Para mostrar como a agressão às mulheres está presente no dia a dia nacional, as diretoras usam estratégias variadas. O filme começa com alguns planos aéreos de cidades, que mostram as pessoas diminutas vistas do alto. A essas cenas mesclam-se vozes femininas relatando casos em que foram, de maneiras e graus diferentes, molestadas por homens. Até que essas vozes se fundem e formam um todo. Como a dizer que se as queixas são particulares e únicas, todas se confundem numa atitude básica de desrespeito ao Outro. Ou, no caso, à Outra.
Falando no geral, o filme se particulariza em três personagens - uma moça da Bahia, uma professora de São Paulo, uma atriz transgênero do Gama, cidade-satélite de Brasília.
A elas se juntam algumas especialistas, militantes e pensadoras da causa, como a filósofa Djamila Ribeiro, que ajunta outra camada ao tema: o que significa, nesta sociedade, ser mulher e, ainda por cima, mulher negra? Enfim, num filme polifônico, são várias vozes femininas falando de si mesmas.
Como contraponto há uma espécie de grupo de discussão masculino debatendo a questão. Uma espécie de "outro lado", embora incompleto. E por quê? Porque se trata de um grupo de homens de notória boa vontade em relação ao tema. Fazem autocrítica de posições machistas, questionam-se, perguntam-se o que pode ser feito para melhorar o relacionamento entre homens e mulheres.
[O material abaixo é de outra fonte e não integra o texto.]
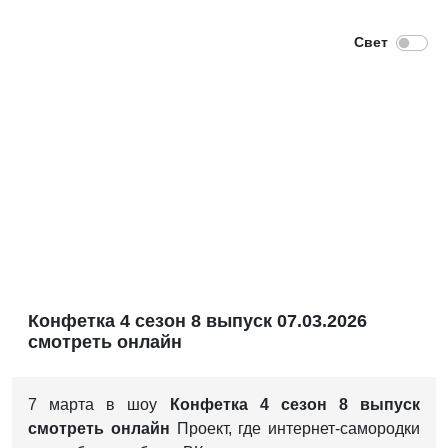
Конфетка 4 сезон 8 выпуск 07.03.2026
смотреть онлайн
7 марта в шоу
Конфетка 4 сезон 8 выпуск
смотреть онлайн
Проект, где интернет-самородки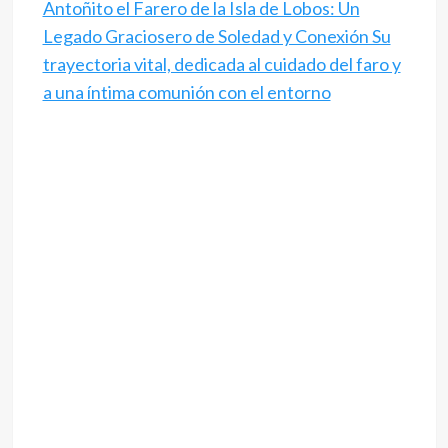
Antoñito el Farero de la Isla de Lobos: Un
Legado Graciosero de Soledad y Conexión Su
trayectoria vital, dedicada al cuidado del faro y
a una íntima comunión con el entorno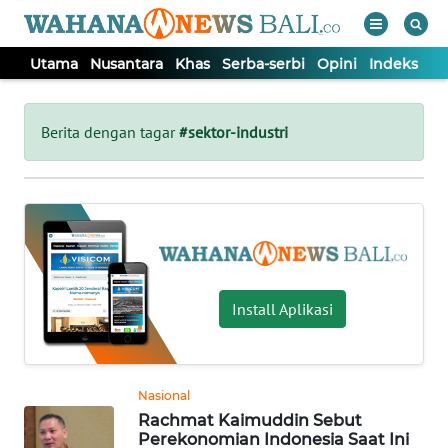
Utama
Nusantara
Khas
Serba-serbi
Opini
Indeks
WAHANA
Tutup
TV
Berita dengan tagar
#sektor-industri
UTAMA
NUSANTARA
KHAS
Install Aplikasi
SERBA-
SERBI
Nasional
Rachmat Kaimuddin Sebut
OPINI
Perekonomian Indonesia Saat Ini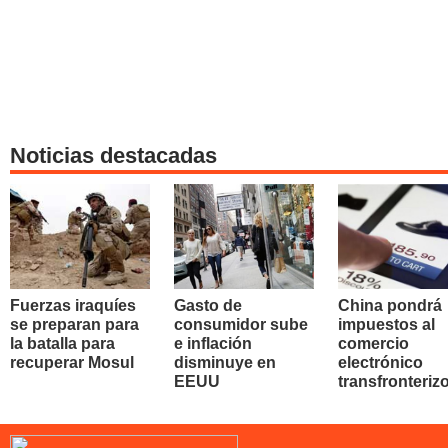
Noticias destacadas
Fuerzas iraquíes
Gasto de
China pondrá
se preparan para
consumidor sube
impuestos al
la batalla para
e inflación
comercio
recuperar Mosul
disminuye en
electrónico
EEUU
transfronteriz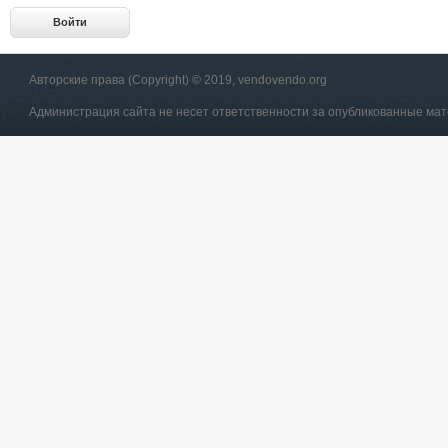
Авторские права (Copyright) © 2019, vendovendo.org
Администрация сайта не несет ответственности за опубликованные ма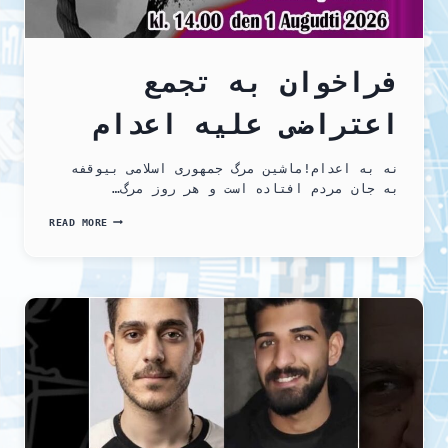
فراخوان به تجمع
اعتراضی علیه اعدام
نه به اعدام!ماشين مرگ جمهوری اسلامی بيوقفه
به جان مردم افتادە است و هر روز مرگ…
فراخوان
READ MORE
به
تجمع
اعتراضی
علیه
اعدام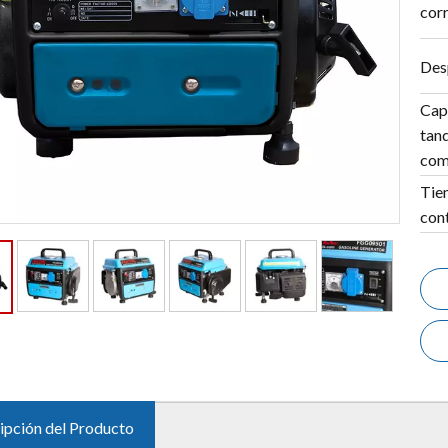
corr
Des
Cap
tan
com
Tie
con
ipción del Producto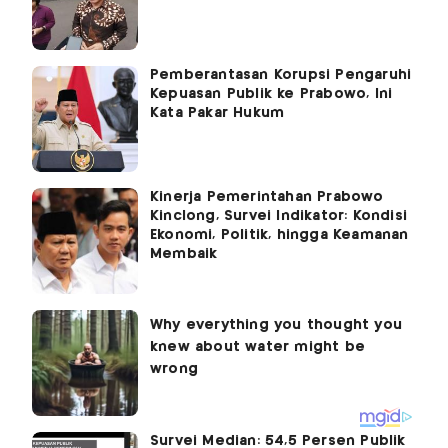
Pemberantasan Korupsi Pengaruhi
Kepuasan Publik ke Prabowo, Ini
Kata Pakar Hukum
Kinerja Pemerintahan Prabowo
Kinclong, Survei Indikator: Kondisi
Ekonomi, Politik, hingga Keamanan
Membaik
Survei Median: 54,5 Persen Publik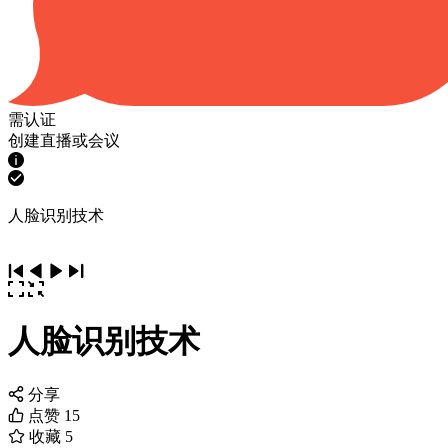
需认证
创建直播或会议
人脸识别技术
人脸识别技术
分享
点赞
15
收藏
5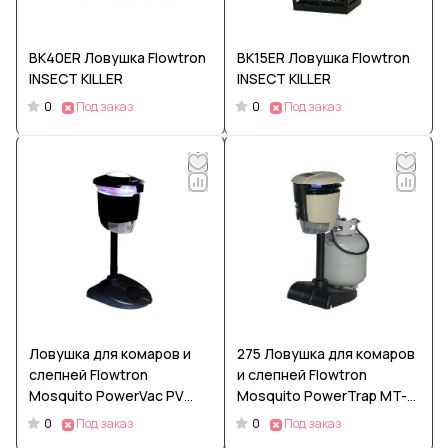
BK40ER Ловушка Flowtron
BK15ER Ловушка Flowtron
INSECT KILLER
INSECT KILLER
0
0
Под заказ
Под заказ
Ловушка для комаров и
275 Ловушка для комаров
слепней Flowtron
и слепней Flowtron
Mosquito PowerVac PV
Mosquito PowerTrap MT-
440
275
0
0
Под заказ
Под заказ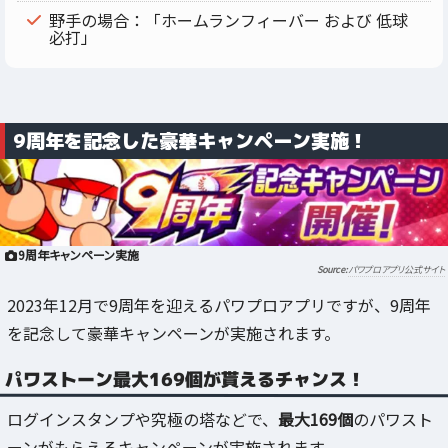
野手の場合：「ホームランフィーバー および 低球
必打」
9周年を記念した豪華キャンペーン実施！
9周年キャンペーン実施
パワプロアプリ公式サイト
2023年12月で9周年を迎えるパワプロアプリですが、9周年
を記念して豪華キャンペーンが実施されます。
パワストーン最大169個が貰えるチャンス！
ログインスタンプや究極の塔などで、
最大169個
のパワスト
ーンがもらえるキャンペーンが実施されます。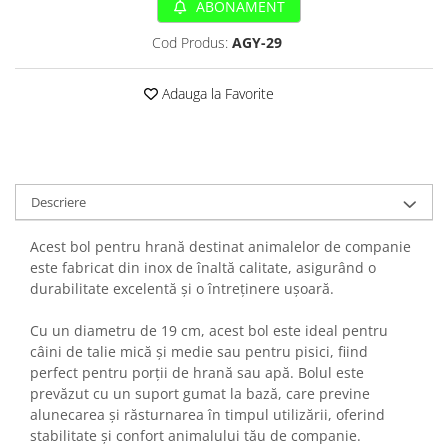
Sampoane si Balsamuri
ABONAMENT
Custi transport - Pisici
Servetele Umede
Cod Produs:
AGY-29
Jucarii Pisici
Covorase absorbante
Lese, Hamuri si Zgarzi
Curatare Ochi
Adauga la Favorite
Paturi, perne si cosuri pentru pisici
Igiena Catel
Recompense Delicioase
Igiena Interior
Perii si descalcitoare caini
Solutii Atractante si repelente
Descriere
Acest bol pentru hrană destinat animalelor de companie
este fabricat din inox de înaltă calitate, asigurând o
durabilitate excelentă și o întreținere ușoară.
Cu un diametru de 19 cm, acest bol este ideal pentru
câini de talie mică și medie sau pentru pisici, fiind
perfect pentru porții de hrană sau apă. Bolul este
prevăzut cu un suport gumat la bază, care previne
alunecarea și răsturnarea în timpul utilizării, oferind
stabilitate și confort animalului tău de companie.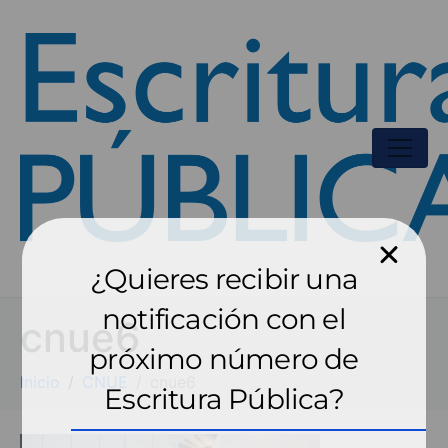
¿Quieres recibir una
notificación con el
cnue6
próximo número de
Inicio
CNUE
cnue6
Escritura Pública?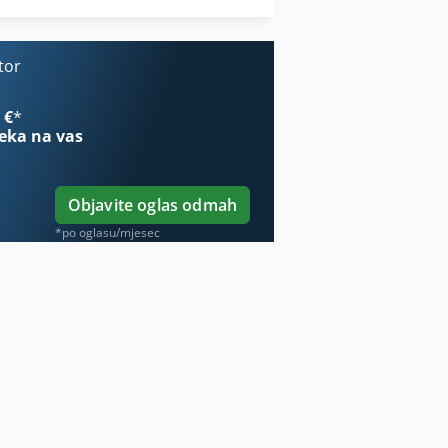
Šef Dio
tor
 €
*
eka na vas
Objavite oglas odmah
*po oglasu/mjesec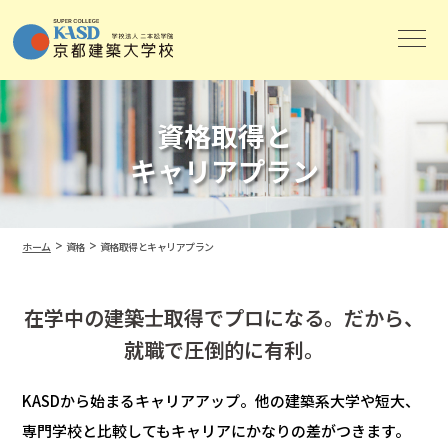
資格取得と
キャリアプラン
>
>
ホーム
資格
資格取得とキャリアプラン
在学中の建築士取得でプロになる。
だから、
就職で圧倒的に有利。
KASDから始まるキャリアアップ。他の建築系大学や短大、
専門学校と比較してもキャリアにかなりの差がつきます。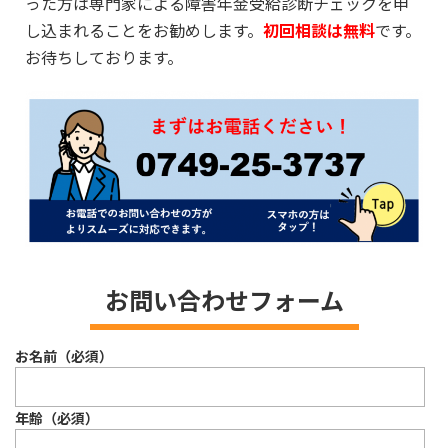
った方は専門家による障害年金受給診断チェックを申
し込まれることをお勧めします。
初回相談は無料
です。
お待ちしております。
お問い合わせフォーム
お名前（必須）
年齢（必須）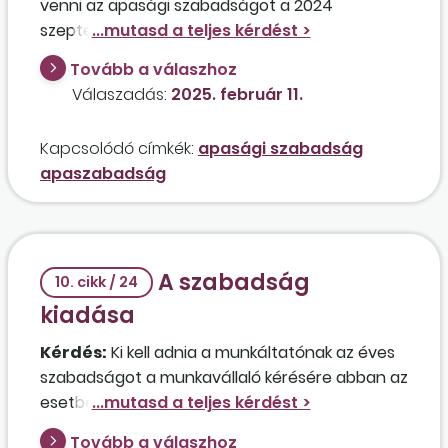
venni az apasági szabadságot a 2024
szeptemberében született gyermeke után az
apa abban az esetben, ha 2024-ben egy napot
Tovább a válaszhoz
sem vett igénybe?
Válaszadás:
2025. február 11.
Kapcsolódó címkék:
apasági szabadság
apaszabadság
A szabadság
10. cikk / 24
kiadása
Kérdés:
Ki kell adnia a munkáltatónak az éves
szabadságot a munkavállaló kérésére abban az
esetben, ha a dolgozó arra hivatkozik, hogy
befizetett egy kéthetes külföldi utazásra, a
Tovább a válaszhoz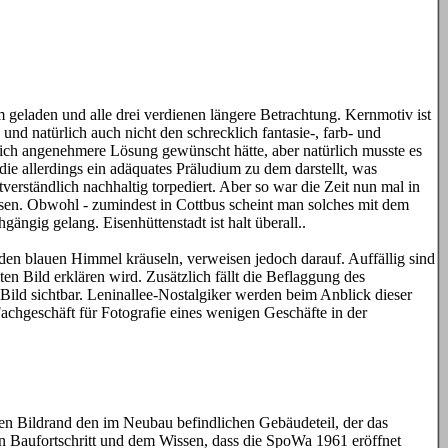
 geladen und alle drei verdienen längere Betrachtung. Kernmotiv ist
und natürlich auch nicht den schrecklich fantasie-, farb- und
mlich angenehmere Lösung gewünscht hätte, aber natürlich musste es
die allerdings ein adäquates Präludium zu dem darstellt, was
erständlich nachhaltig torpediert. Aber so war die Zeit nun mal in
ssen. Obwohl - zumindest in Cottbus scheint man solches mit dem
ängig gelang. Eisenhüttenstadt ist halt überall..
n den blauen Himmel kräuseln, verweisen jedoch darauf. Auffällig sind
n Bild erklären wird. Zusätzlich fällt die Beflaggung des
 Bild sichtbar. Leninallee-Nostalgiker werden beim Anblick dieser
chgeschäft für Fotografie eines wenigen Geschäfte in der
ken Bildrand den im Neubau befindlichen Gebäudeteil, der das
en Baufortschritt und dem Wissen, dass die SpoWa 1961 eröffnet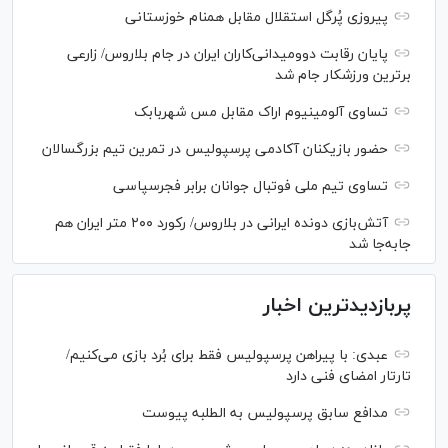
پیروزی پُرگل استقلال مقابل همنام خوزستانی
پایان رقابت دوومیدانی‌کاران ایران در جام بلاروس/ زارعی
برترین ورزشکار جام شد
تساوی آلومینیوم اراک مقابل مس شهربابک
حضور بازیکنان آکادمی پرسپولیس در تمرین تیم بزرگسالان
تساوی تیم ملی فوتبال جوانان برابر فجرسپاسی
آتش‌بازی دونده ایرانی در بلاروس/ رکورد ۲۰۰ متر ایران هم
جابه‌جا شد
پربازدیدترین اخبار
عبدی: با پیراهن پرسپولیس فقط برای بُرد بازی می‌کنیم/
تارتار امضای فنی دارد
مدافع سابق پرسپولیس به الطلبه پیوست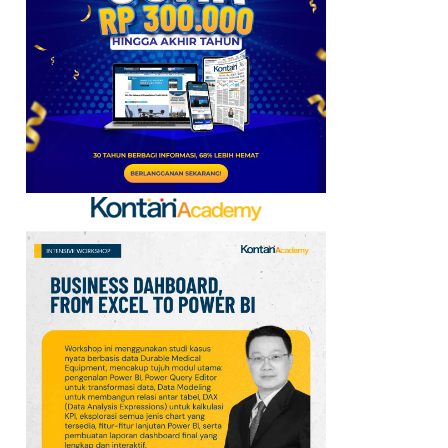
Baru, Ini Daftar 54
Saham HSC BEI per 6
Agustus 2026
7
UEFA hingga Luis Figo,
Ini Daftar Pihak yang
Menentang Gianni
Infantino
8
Krisis Migrasi Ancam
Status Maroko sebagai
Tuan Rumah Piala Dunia
2030
9
Promo Super Hemat
Indomaret 6–19 Agustus
2026, Diskon Kebutuhan
Rumah hingga 40%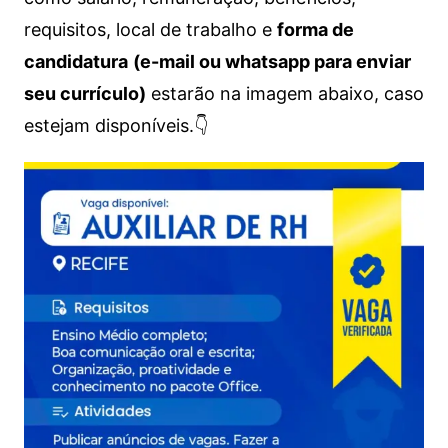
requisitos, local de trabalho e
forma de
candidatura
(e-mail ou whatsapp para enviar
seu currículo)
estarão na imagem abaixo, caso
estejam disponíveis.👇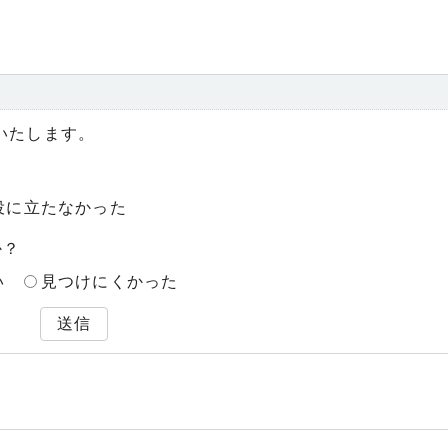
いたします。
役に立たなかった
か？
い
見つけにくかった
送信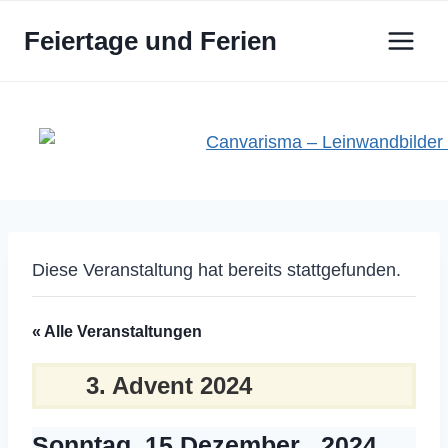
Zum
Feiertage und Ferien
Inhalt
springen
Diese Veranstaltung hat bereits stattgefunden.
« Alle Veranstaltungen
3. Advent 2024
Sonntag, 15 Dezember , 2024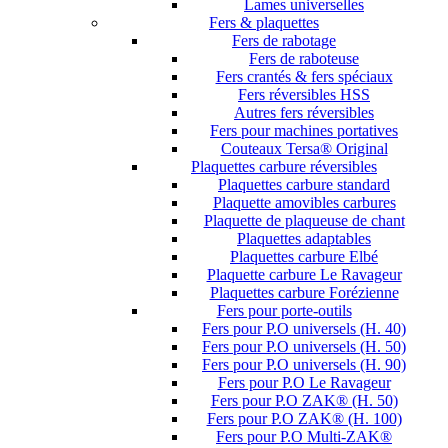
Lames universelles
Fers & plaquettes
Fers de rabotage
Fers de raboteuse
Fers crantés & fers spéciaux
Fers réversibles HSS
Autres fers réversibles
Fers pour machines portatives
Couteaux Tersa® Original
Plaquettes carbure réversibles
Plaquettes carbure standard
Plaquette amovibles carbures
Plaquette de plaqueuse de chant
Plaquettes adaptables
Plaquettes carbure Elbé
Plaquette carbure Le Ravageur
Plaquettes carbure Forézienne
Fers pour porte-outils
Fers pour P.O universels (H. 40)
Fers pour P.O universels (H. 50)
Fers pour P.O universels (H. 90)
Fers pour P.O Le Ravageur
Fers pour P.O ZAK® (H. 50)
Fers pour P.O ZAK® (H. 100)
Fers pour P.O Multi-ZAK®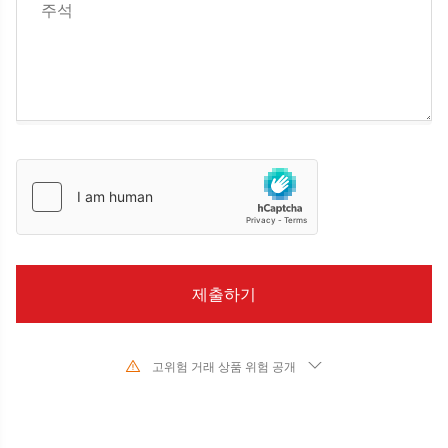
고위험 거래 상품 위험 공개
기초 금융 상품의 가치와 가격의 급격한 변화로 인해 주식, 증권, 선물, CFD 및
기타 금융 상품의 거래는 높은 위험을 수반하며 단기간에 초기 투자를 초과하는
큰 손실을 초래할 수 있습니다. 과거 투자 성과는 미래 성과를 나타내지 않습니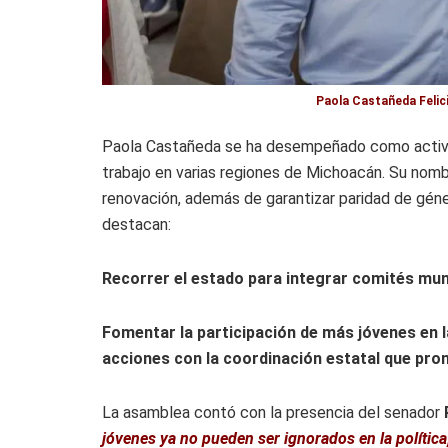
Paola Castañeda Felic
Paola Castañeda se ha desempeñado como activis
trabajo en varias regiones de Michoacán. Su nombr
renovación, además de garantizar paridad de géne
destacan:
Recorrer el estado para integrar comités muni
Fomentar la participación de más jóvenes en la
acciones con la coordinación estatal que pro
La asamblea contó con la presencia del senador
jóvenes ya no pueden ser ignorados en la política;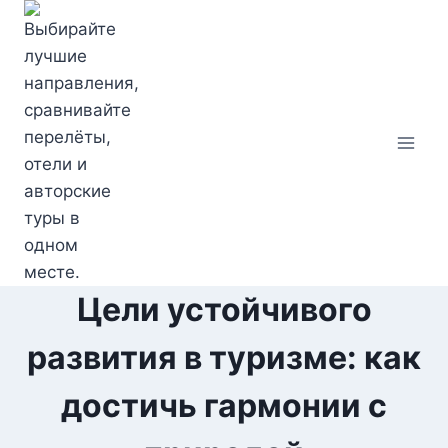
Перейти
к
содержимому
Цели устойчивого
развития в туризме: как
достичь гармонии с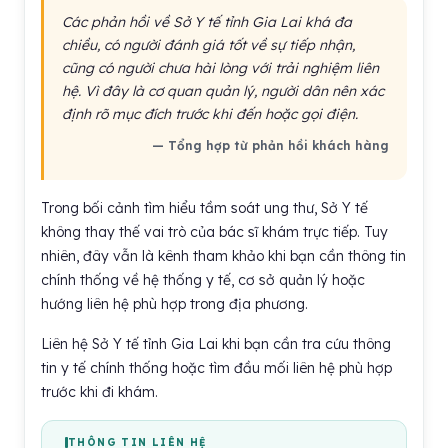
Các phản hồi về Sở Y tế tỉnh Gia Lai khá đa
chiều, có người đánh giá tốt về sự tiếp nhận,
cũng có người chưa hài lòng với trải nghiệm liên
hệ. Vì đây là cơ quan quản lý, người dân nên xác
định rõ mục đích trước khi đến hoặc gọi điện.
— Tổng hợp từ phản hồi khách hàng
Trong bối cảnh tìm hiểu tầm soát ung thư, Sở Y tế
không thay thế vai trò của bác sĩ khám trực tiếp. Tuy
nhiên, đây vẫn là kênh tham khảo khi bạn cần thông tin
chính thống về hệ thống y tế, cơ sở quản lý hoặc
hướng liên hệ phù hợp trong địa phương.
Liên hệ Sở Y tế tỉnh Gia Lai khi bạn cần tra cứu thông
tin y tế chính thống hoặc tìm đầu mối liên hệ phù hợp
trước khi đi khám.
THÔNG TIN LIÊN HỆ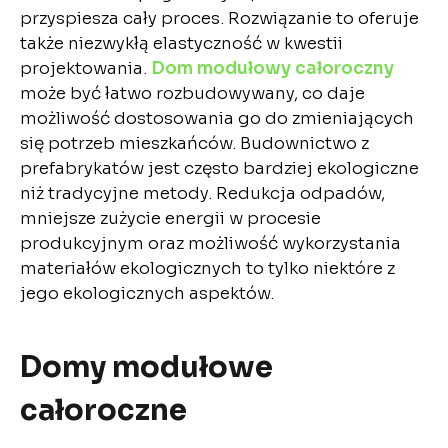
przyspiesza cały proces. Rozwiązanie to oferuje
także niezwykłą elastyczność w kwestii
projektowania.
Dom modułowy całoroczny
może być łatwo rozbudowywany, co daje
możliwość dostosowania go do zmieniających
się potrzeb mieszkańców. Budownictwo z
prefabrykatów jest często bardziej ekologiczne
niż tradycyjne metody. Redukcja odpadów,
mniejsze zużycie energii w procesie
produkcyjnym oraz możliwość wykorzystania
materiałów ekologicznych to tylko niektóre z
jego ekologicznych aspektów.
Domy modułowe
całoroczne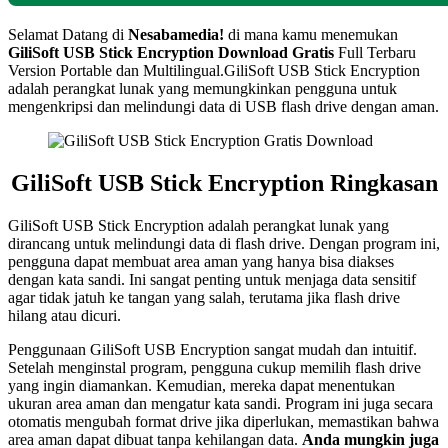
Selamat Datang di
Nesabamedia!
di mana kamu menemukan
GiliSoft USB Stick Encryption
Download Gratis
Full Terbaru
Version Portable dan Multilingual.GiliSoft USB Stick Encryption
adalah perangkat lunak yang memungkinkan pengguna untuk
mengenkripsi dan melindungi data di USB flash drive dengan aman.
GiliSoft USB Stick Encryption Ringkasan
GiliSoft USB Stick Encryption adalah perangkat lunak yang
dirancang untuk melindungi data di flash drive. Dengan program ini,
pengguna dapat membuat area aman yang hanya bisa diakses
dengan kata sandi. Ini sangat penting untuk menjaga data sensitif
agar tidak jatuh ke tangan yang salah, terutama jika flash drive
hilang atau dicuri.
Penggunaan GiliSoft USB Encryption sangat mudah dan intuitif.
Setelah menginstal program, pengguna cukup memilih flash drive
yang ingin diamankan. Kemudian, mereka dapat menentukan
ukuran area aman dan mengatur kata sandi. Program ini juga secara
otomatis mengubah format drive jika diperlukan, memastikan bahwa
area aman dapat dibuat tanpa kehilangan data.
Anda mungkin juga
A ideia do grupo de discussão é boa. Mas perde a oportunidade de discutir de maneira radical o que significa ser homem numa sociedade machista. Ou seja, educada para ser machista e portanto dependente de uma difícil "deseducação", uma transformação radical de hábitos e pensamentos para que de fato mude de comportamento. Haveria que estudar esse machismo estrutural em que todos somos formados, mulheres inclusive.
Mais interessantes são os depoimentos das três personagens femininas, cada qual com sua experiência em violência e discriminação. A moça baiana, obesa e de classe popular; a professora de classe média que vai de bicicleta ao trabalho e sente-se alvo de gracejos (muito pouco engraçados) e outras agressões verbais. Por fim, a atriz transgênero, vítima não apenas de machismo que, nesses casos, atinge seu grau mais violento, mas também de intolerância religiosa. Durante uma performance na Rodoviária de Brasília, é abordada, de maneira agressiva, por uma mulher evangélica que a acusa de estar doutrinando crianças para que sejam gays.
Compõe-se assim um painel do cerco às mulheres - por atitudes sociais, por uma legislação deficiente, pela intolerância religiosa.
Com esse panorama, Chega de Fiu Fiu cumpre sua função de conscientização e auxílio a uma causa. Pode-se alegar que seja insuficientemente dialético ou pouco preocupado com aspectos formais da cinematografia. No entanto, chega às telas neste tempo de saturação, em que uma questão, silenciada por séculos, aflora na sociedade e exige solução. É nesses momentos que as coisas podem mudar e o cinema ser uma linha auxiliar dessa mudança.
As informações são do jornal O Estado de S. Paulo.